マック刑事はわたしを批判する。予想通りの批判。「その時手当てをすれば……」、そんなことわかっている。そんな問題ではないのだ。そんな軽々しく処置できる状況ではなかったのだ。
わたしは刑事に向かってこう言う。
「君は真実に触れたことがないのだ」
刑事の眉がひそまる。わたしの口は笑いと思われるような形を取る。
「君は、ドアを開けたことがあるのか? 赤く脈打つドアを。開けようとしたことはあるはずだ。科学者ならば」
わたしの頭の中で、ラカンがこう言っている。
「科学はいつもその危機に直面し続けている。故に、科学者は狂気を生きている」
そう言う代わりに、わたしは刑事にこう言った。
「わたしが助けられるのは人間だ。クリプトン星人は助けられない。わたしが処置を施してしまったなら、彼は人間に戻れたかもしれないだろう。しかし、彼は、少なくともあの状況においては、スーパーマンだった。これは、思い込みや喩えなんかじゃあない。ただの、そうあるだけの、真実だ」
刑事は目をつむった。やはりわからなかったか。彼は科学者ではなく、門番に過ぎないのだ。刑事は下からわたしをにらみつけた。そしてこう言った。
「真実に直面して、君は逃げたわけだ」
彼の言葉は、自分に言い聞かせているように聞こえた。
「違う。わたしは、真実のドアを開けたのだ」
彼の指がふわっとある証拠品を指し示す。指紋シートだ。
「そう。君は、その赤いドアを開けて、そこから逃げた」
「彼の心臓の内側にある、真実を覗いたのだ」
刑事は溜息をつく。わたしはついかっとなる。
「わたしは開けたんだ。真実のドアを。彼が、障害のせいでスーパーマンを演じているのではなく、スーパーマンであった真実を」
わたしは立ち上がる。警官がわたしの肩を押さえる。押さえる力が弱まる。刑事に何か合図をされたらしい。わたしは真実を再演する。取調室のドアノブを掴む。
「わたしは、確かに、真実のドアを開けたんだ」
開いた。理性で考えると開くはずないのに、開いた。ドアの向こうでは、わたしの患者たちが、一斉にわたしを見ていた。
わたしは恐ろしくなって、ドアを閉めた。
わたしは、何を見たのだろう。
何も言えない。言えないものを真実と言っているだけだ。言えないことが真実だという言葉こそが逃避ではないのか。
刑事の低い声が、部屋の中で響く。
「どうした。逃げないのか?」
……もう、何を言っても無駄だ。
わたしは力なく、机の方に戻る。警官が乱暴にわたしの腕を掴み、後ろ手に手錠をかける。

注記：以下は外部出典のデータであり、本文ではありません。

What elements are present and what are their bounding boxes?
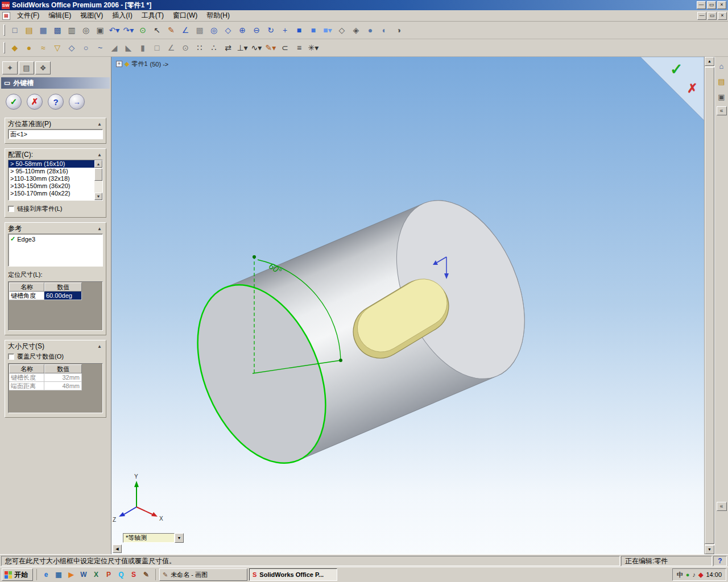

わたしは、最後に一言だけ、言ってみたかった。言っても無駄だと知りながら、口走ってしまった。
「あんたの科学は、正義は、真実なのか?」
刑事はわたしを一瞥しただけで、何も答えなかった。
警官に連行され、わたしは退場する……。
わたしは視聴者に戻っている。
ラストシーン。マック刑事とスーパーマンの兄が会話している。兄は靴磨きをやっている。待たされている靴磨きの客が、新聞を読んでいる。その一面に、こんな見出しが踊っている。
「実在したスーパーヒーロー」
――うん。とてもありがちなシーンになっている。もっとごちゃごちゃしてたけど、めんどくさいからほどよく省略的脚色をした。

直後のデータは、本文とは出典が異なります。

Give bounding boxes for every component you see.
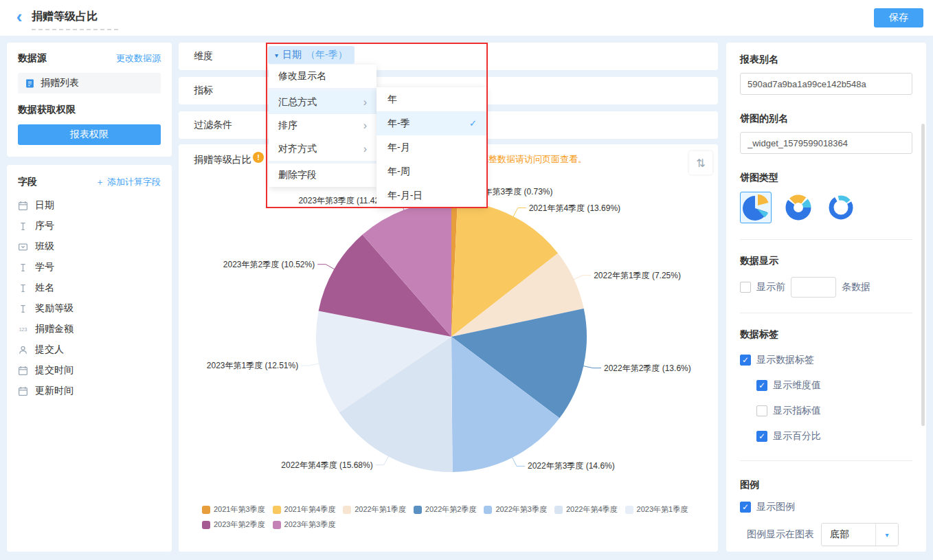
- top-count-input[interactable]: [791, 277, 836, 298]
- legend-item[interactable]: 2021年第4季度: [273, 504, 336, 515]
- settings-checkbox-label: 显示数据标签: [756, 354, 814, 366]
- field-item[interactable]: 学号: [18, 257, 161, 278]
- pie-alias-title: 饼图的别名: [740, 113, 912, 125]
- pie-type-donut-icon[interactable]: [783, 192, 814, 223]
- settings-checkbox[interactable]: ✓: [756, 380, 767, 391]
- report-designer: ‹ 捐赠等级占比 保存 数据源 更改数据源 捐赠列表 数据获取权限 报表权限 字…: [0, 0, 933, 560]
- data-label-title: 数据标签: [740, 328, 912, 341]
- legend-item[interactable]: 2022年第1季度: [343, 504, 406, 515]
- data-label-option-row: 显示指标值: [756, 405, 912, 417]
- fields-panel: 字段 ＋ 添加计算字段 日期序号班级学号姓名奖励等级123捐赠金额提交人提交时间…: [7, 165, 172, 552]
- context-menu: 修改显示名汇总方式›排序›对齐方式›删除字段: [269, 65, 376, 187]
- save-button[interactable]: 保存: [874, 8, 923, 27]
- divider: [740, 239, 912, 240]
- field-label: 序号: [35, 220, 54, 232]
- context-submenu-item[interactable]: 年-周: [376, 159, 486, 183]
- change-datasource-link[interactable]: 更改数据源: [116, 52, 161, 65]
- legend-label: 2023年第2季度: [214, 519, 265, 530]
- settings-checkbox[interactable]: ✓: [756, 431, 767, 442]
- field-item[interactable]: 班级: [18, 236, 161, 257]
- submenu-item-label: 年-月-日: [387, 190, 423, 202]
- pie-label: 2022年第2季度 (13.6%): [604, 363, 691, 373]
- legend-item[interactable]: 2023年第1季度: [625, 504, 688, 515]
- legend-item[interactable]: 2023年第2季度: [202, 519, 265, 530]
- legend-label: 2022年第4季度: [566, 504, 618, 515]
- metric-label: 指标: [194, 85, 213, 97]
- dimension-chip-granularity: （年-季）: [306, 49, 348, 61]
- context-menu-item[interactable]: 修改显示名: [269, 65, 376, 88]
- field-item[interactable]: 更新时间: [18, 381, 161, 401]
- datasource-panel: 数据源 更改数据源 捐赠列表 数据获取权限 报表权限: [7, 43, 172, 157]
- settings-checkbox[interactable]: [756, 405, 767, 416]
- legend-position-select[interactable]: 底部 ▾: [821, 523, 899, 546]
- report-alias-input[interactable]: [740, 73, 912, 95]
- legend-row: 2021年第3季度2021年第4季度2022年第1季度2022年第2季度2022…: [202, 504, 714, 515]
- context-menu-item[interactable]: 对齐方式›: [269, 137, 376, 161]
- context-menu-item[interactable]: 汇总方式›: [269, 91, 376, 114]
- back-icon[interactable]: ‹: [11, 7, 27, 27]
- document-icon: [25, 78, 35, 89]
- legend-item[interactable]: 2023年第3季度: [273, 519, 336, 530]
- pie-type-title: 饼图类型: [740, 172, 912, 184]
- legend-item[interactable]: 2022年第2季度: [414, 504, 477, 515]
- field-item[interactable]: 序号: [18, 216, 161, 236]
- legend-label: 2022年第2季度: [425, 504, 477, 515]
- pie-label: 2022年第3季度 (14.6%): [528, 461, 615, 471]
- datasource-item[interactable]: 捐赠列表: [18, 73, 161, 93]
- field-item[interactable]: 123捐赠金额: [18, 319, 161, 339]
- menu-item-label: 排序: [278, 120, 297, 132]
- legend-item[interactable]: 2022年第4季度: [554, 504, 618, 515]
- show-top-checkbox[interactable]: [740, 282, 751, 293]
- field-item[interactable]: 提交人: [18, 339, 161, 360]
- field-item[interactable]: 日期: [18, 195, 161, 216]
- context-menu-item[interactable]: 删除字段: [269, 164, 376, 187]
- divider: [740, 313, 912, 313]
- context-submenu-item[interactable]: 年: [376, 87, 486, 111]
- show-legend-checkbox[interactable]: ✓: [740, 502, 751, 513]
- context-submenu-item[interactable]: 年-月: [376, 135, 486, 159]
- pie-alias-input[interactable]: [740, 132, 912, 154]
- context-menu-item[interactable]: 排序›: [269, 114, 376, 137]
- legend-swatch: [414, 506, 422, 514]
- calendar-icon: [18, 201, 28, 211]
- field-item[interactable]: 提交时间: [18, 360, 161, 381]
- legend-swatch: [202, 506, 210, 514]
- submenu-item-label: 年-月: [387, 142, 410, 154]
- field-label: 捐赠金额: [35, 323, 74, 335]
- field-label: 日期: [35, 199, 54, 212]
- dimension-chip[interactable]: ▾ 日期 （年-季）: [268, 46, 355, 64]
- field-item[interactable]: 姓名: [18, 278, 161, 298]
- legend-row: 2023年第2季度2023年第3季度: [202, 519, 714, 530]
- pie-type-ring-icon[interactable]: [825, 192, 857, 223]
- scrollbar-thumb[interactable]: [921, 124, 925, 426]
- legend-item[interactable]: 2021年第3季度: [202, 504, 265, 515]
- filter-label: 过滤条件: [194, 119, 232, 131]
- legend-swatch: [273, 521, 281, 529]
- field-item[interactable]: 奖励等级: [18, 298, 161, 319]
- pie-label-line: [301, 363, 321, 366]
- context-submenu: 年年-季✓年-月年-周年-月-日: [376, 87, 486, 208]
- pie-type-pie-icon[interactable]: [740, 192, 772, 223]
- context-submenu-item[interactable]: 年-月-日: [376, 183, 486, 208]
- legend-section-title: 图例: [740, 479, 912, 491]
- report-permission-button[interactable]: 报表权限: [18, 124, 161, 145]
- legend-item[interactable]: 2022年第3季度: [484, 504, 547, 515]
- settings-checkbox[interactable]: ✓: [740, 355, 751, 366]
- submenu-arrow-icon: ›: [363, 120, 367, 132]
- menu-item-label: 删除字段: [278, 169, 317, 181]
- submenu-item-label: 年: [387, 93, 397, 106]
- submenu-arrow-icon: ›: [363, 143, 367, 155]
- data-display-row: 显示前 条数据: [740, 277, 912, 298]
- settings-checkbox-label: 显示百分比: [773, 430, 821, 443]
- calendar-icon: [18, 386, 28, 396]
- permission-title: 数据获取权限: [18, 104, 161, 116]
- data-label-option-row: ✓显示百分比: [756, 430, 912, 443]
- dimension-chip-field: 日期: [282, 49, 302, 61]
- datasource-item-label: 捐赠列表: [41, 77, 79, 89]
- add-calc-field-link[interactable]: ＋ 添加计算字段: [95, 176, 161, 188]
- number-icon: 123: [18, 324, 28, 335]
- pie-label-line: [376, 455, 390, 465]
- legend-label: 2022年第1季度: [355, 504, 406, 515]
- context-submenu-item[interactable]: 年-季✓: [376, 111, 486, 135]
- calendar-icon: [18, 366, 28, 376]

このドラマは二つの事件を一話で取り扱うと書いたが、夢なんてのも、いくつかのストーリーが関係なく交錯したりしなかったりするもの。もう一つ印象に残っている夢を見たが、それは書きたくない。内容は書けないが、痛みを感じた夢だったことは記しておこう。痛みを感じなかったら夢だ、なんてのは嘘である。確かに痛みが持続しない傾向はあるが、痛みの瞬間、拳がこめかみに当たる瞬間の、ナイフが皮膚を貫く瞬間の、しびれるようなスパークのような感覚は、夢で再現される。わたしの場合。
誰か、わたしをピン止めしてください。
誰でもいいわけじゃないけれど。